[Work to complete] A faithful copy is needed of the lines below from the one with "Это мастер своего" up to and including the one with "чувствовать себя комфортно, однако"; set it down with no pictures and no other lines.

-- Data for the task follows --

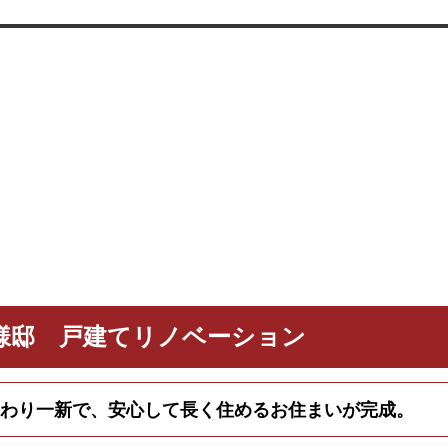
様邸 戸建てリノベーション
わり一新で、安心して長く住めるお住まいが完成。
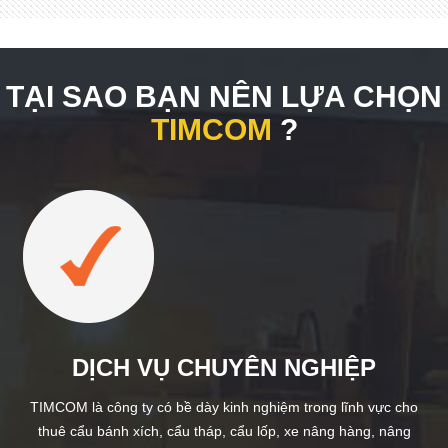
TẠI SAO BẠN NÊN LỰA CHỌN
TIMCOM
?
DỊCH VỤ CHUYÊN NGHIỆP
TIMCOM là công ty có bề dày kinh nghiệm trong lĩnh vực cho
thuê cẩu bánh xích, cẩu tháp, cẩu lốp, xe nâng hàng, nâng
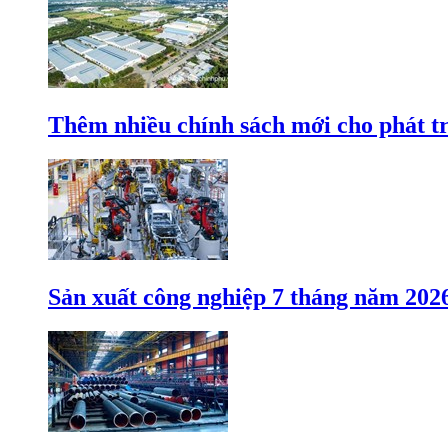
Thêm nhiều chính sách mới cho phát t
Sản xuất công nghiệp 7 tháng năm 202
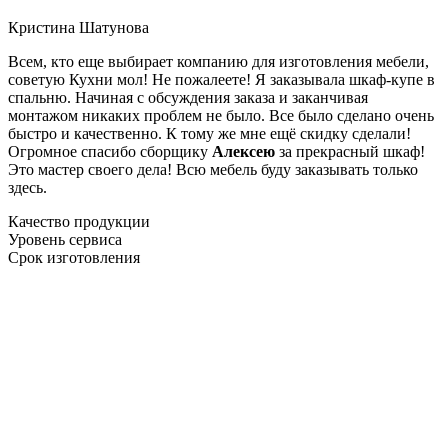
Кристина Шатунова
Всем, кто еще выбирает компанию для изготовления мебели,
советую Кухни мол! Не пожалеете! Я заказывала шкаф-купе в
спальню. Начиная с обсуждения заказа и заканчивая
монтажом никаких проблем не было. Все было сделано очень
быстро и качественно. К тому же мне ещё скидку сделали!
Огромное спасибо сборщику
Алексею
за прекрасный шкаф!
Это мастер своего дела! Всю мебель буду заказывать только
здесь.
Качество продукции
Уровень сервиса
Срок изготовления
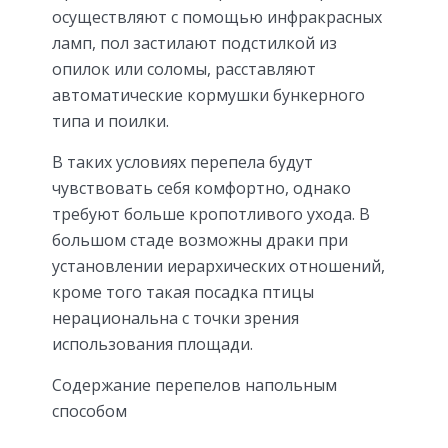
осуществляют с помощью инфракрасных
ламп, пол застилают подстилкой из
опилок или соломы, расставляют
автоматические кормушки бункерного
типа и поилки.
В таких условиях перепела будут
чувствовать себя комфортно, однако
требуют больше кропотливого ухода. В
большом стаде возможны драки при
установлении иерархических отношений,
кроме того такая посадка птицы
нерациональна с точки зрения
использования площади.
Содержание перепелов напольным
способом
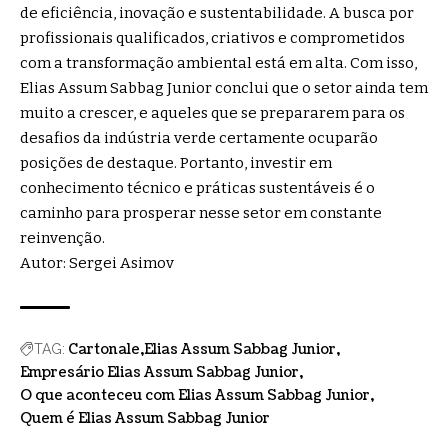
de eficiência, inovação e sustentabilidade. A busca por
profissionais qualificados, criativos e comprometidos
com a transformação ambiental está em alta. Com isso,
Elias Assum Sabbag Junior conclui que o setor ainda tem
muito a crescer, e aqueles que se prepararem para os
desafios da indústria verde certamente ocuparão
posições de destaque. Portanto, investir em
conhecimento técnico e práticas sustentáveis é o
caminho para prosperar nesse setor em constante
reinvenção.
Autor: Sergei Asimov
Cartonale
Elias Assum Sabbag Junior
TAG:
Empresário Elias Assum Sabbag Junior
O que aconteceu com Elias Assum Sabbag Junior
Quem é Elias Assum Sabbag Junior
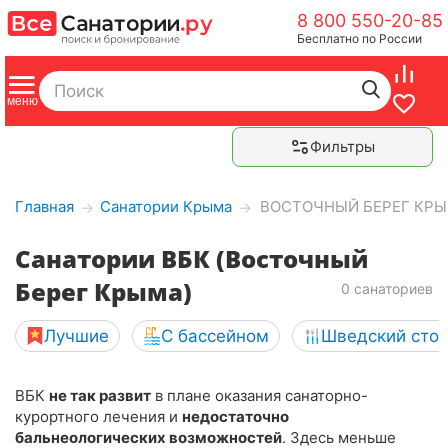
8 800 550-20-85
Бесплатно по России
Фильтры
Главная
Санатории Крыма
ВОСТОЧНЫЙ БЕРЕГ КР
→
→
Санатории ВБК (Восточный
Берег Крыма)
0 санаториев
Лучшие
С бассейном
Шведский сто
ВБК
не так развит
в плане оказания санаторно-
курортного лечения и
недостаточно
бальнеологических возможностей
. Здесь меньше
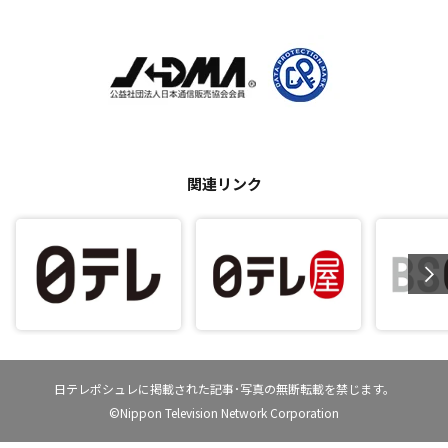
関連リンク
日テレポシュレに掲載された記事･写真の無断転載を禁じます。
©Nippon Television Network Corporation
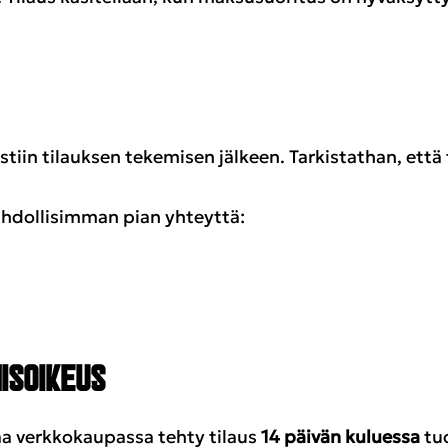
tiin tilauksen tekemisen jälkeen. Tarkistathan, että 
ahdollisimman pian yhteyttä:
ISOIKEUS
aa verkkokaupassa tehty tilaus
14 päivän kuluessa
tu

-- Data for the task concluded --

[Response to this task]
Это мастер своего дела! Всю мебель буду заказывать только
здесь.
Качество продукции
Уровень сервиса
Срок изготовления
осуществляют с помощью инфракрасных
ламп, пол застилают подстилкой из
опилок или соломы, расставляют
автоматические кормушки бункерного
типа и поилки.
В таких условиях перепела будут
чувствовать себя комфортно, однако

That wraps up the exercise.